Most of the trash you throw in the can will eventually make its way to a landfill, where waste will be compacted and covered with layers of soil. In addition to taking up valuable space and resources, landfills also cause a range of environmental problems. They produce high volumes of methane, a greenhouse gas, and can pollute groundwater and local ecosystems. Eventually, many landfills are sealed off and the land is repurposed as forests or parks. While helpful, landfill reclamation is by no means a perfect solution. Waste is still trapped underground where decomposition will be slow, and any breaks in the landfill barrier will still allow toxins and hazardous materials to leach into the soil, air, and groundwater. When you recycle, you’re helping to keep waste out of toxic landfills.

Because it takes less energy to manufacture products from reclaimed materials, recycling is also a great way to conserve resources like oil, electricity, and water. For example, it takes 30% less energy to make glass from recycled glass products than from raw material, and using recycled aluminum saves 96% of the energy used to manufacture cans from raw ore. In 2010, the EPA estimates that the 85 million tons of waste that were recycled saved 186 million metric tons of carbon dioxide, which is equivalent to pulling 36 million cars off the road.

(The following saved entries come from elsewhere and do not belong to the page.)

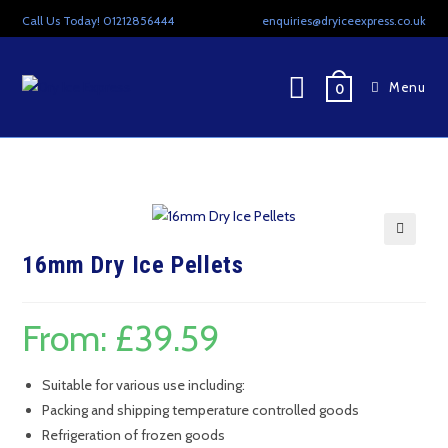
Skip
Call Us Today! 01212856444
enquiries@dryiceexpress.co.uk
to
content
Menu
0
🔍
16mm Dry Ice Pellets
From:
£
39.59
Suitable for various use including:
Packing and shipping temperature controlled goods
Refrigeration of frozen goods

Fortunately, it’s easy to start recycling. Check in your community to see what types of recycling programs are offered. Many cities offer curbside pick-up of basic recyclable items like paper, cardboard, plastic, glass, and aluminum, and those that don’t may have a recycling center where you can take waste. If your city doesn’t have any sort of recycling program, get your community involved in petitioning for curbside pickup and or a local drop-off site. And if you’re already an expert at recycling everyday household products, work on reducing other types of trash. Items like batteries, insulating foam, paint, electronics, and light bulbs can all be recycled through city waste centers, retail stores, or mail-back programs.   

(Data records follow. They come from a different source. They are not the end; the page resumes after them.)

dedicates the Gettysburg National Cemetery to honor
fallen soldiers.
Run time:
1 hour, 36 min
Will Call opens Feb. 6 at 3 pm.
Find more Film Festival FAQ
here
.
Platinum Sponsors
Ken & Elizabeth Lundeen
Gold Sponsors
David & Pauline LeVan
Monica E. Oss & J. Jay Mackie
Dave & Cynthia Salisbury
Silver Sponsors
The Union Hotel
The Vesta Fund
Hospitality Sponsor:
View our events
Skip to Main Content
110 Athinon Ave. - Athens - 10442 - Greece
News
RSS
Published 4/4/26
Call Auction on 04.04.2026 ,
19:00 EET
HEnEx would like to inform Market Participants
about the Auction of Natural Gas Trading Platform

One of the best ways to promote recycling is to support eco-friendly companies, so when you’re shopping look for products made from recycled materials. Also be sure to buy items that you know are recyclable in your area. For example, choose glass packaging over non-recyclable plastics and avoid paper products with any kind of plastic coating. You’ll be reducing the waste that comes from your household and encouraging companies to make their own green choices.

Goals for 2012

• Familiarize yourself with local recycling programs and buy recyclable products.

• Recycle all paper, glass, plastic, and aluminum waste from your household.

• Petition your community to expand recycling access in your area.

• Recycle hard to dispose of items like batteries, insulated foam, paint, electronics, and light bulbs.  

• Support companies that use recycled materials. You can find common products like toysblanketsbags, and tableware all made from 100% recycled materials.